A “licensed-but-independent” offshoot of the 28-year-old TED conference, which brings together luminaries from the worlds of technology, entertainment and design, TEDMED moved to Washington from San Diego this year to influence the national conversation regarding our growing pile of medical messes.
After all, it’s hard to imagine the director of the National Institutes of Health, Francis Collins, flying to California to share a stage with Cookie Monster.
The organizers sold 1,500 tickets, with an additional 200 “delegates” — many of them medical students — granted scholarships, making the event almost as exclusive as it was proud of itself.
There’s a rule at TEDMED: No selling from the stage. But it’s loosely enforced. All of the 70 speakers had something to peddle — their ideas — even if the sales pitch took the form of plush microbe toys tossed like super-sized anthrax spores into the audience.
Call it the Lollapalooza of medical meetings. But here, ultrasound machines for checking for blockage in one’s neck arteries replaced the bungee jump, and choir-enhanced five-course dinners in the gilded Jefferson Building of the Library of Congress stood in for soggy slices of pizza gobbled under a tarp.
The serious, sublime and ridiculous all joyously jostled for brain space while venture capitalists and biotechnology executives and pharma lobbyists availed themselves of meditation chambers and yoga classes.
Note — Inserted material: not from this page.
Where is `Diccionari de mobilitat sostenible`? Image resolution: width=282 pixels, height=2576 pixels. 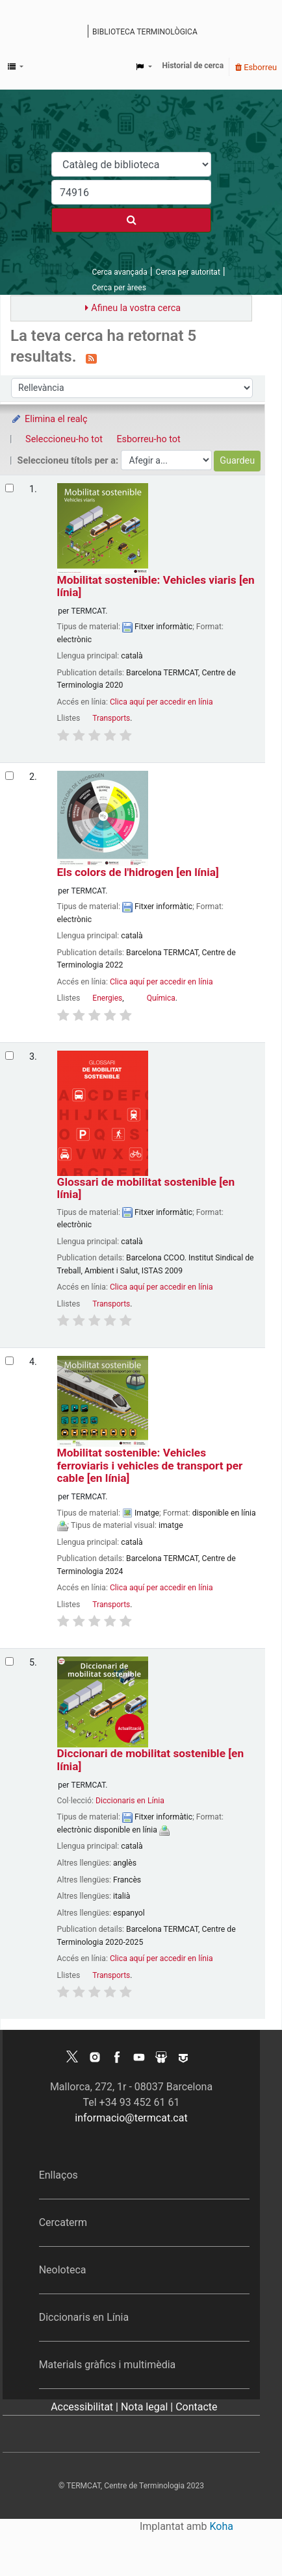 Diccionari de mobilitat sostenible is located at coordinates (150, 1759).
Eminent Harvard biologist E.O. Wilson doffed his tie upon taking the podium, proclaiming he was overdressed amidst all the “Silicon Valley informal.”
One of his ideas — more of a kernel of an idea, in that it could be fully expressed via Twitter — quickly went semi-viral. “The ideal scientist is one who thinks like a poet and works like a bookkeeper,” Wilson said, and a thousand retweets sent the thought aloft, though the meeting’s shoddy WiFi kept this charming notion from gaining over-the-top online momentum.
Collins declared a grave crisis in the development of new drugs, intoning that it now takes 14 years and a billion dollars to bring a new pharmaceutical to market.
Later, dancer Stephen Petronio gyrated with an intravenous saline drip stuck into his arm. A blue-smocked assistant struggled to wheel the IV stand around as Petronio vigorously relayed a personal story of censorship in London that involved a $1,400 T-shirt adorned with images of cowboys having gay sex. The relationship of the story to modern medicine was unclear except in that the performance could be categorized as modern dance with large-bore needles.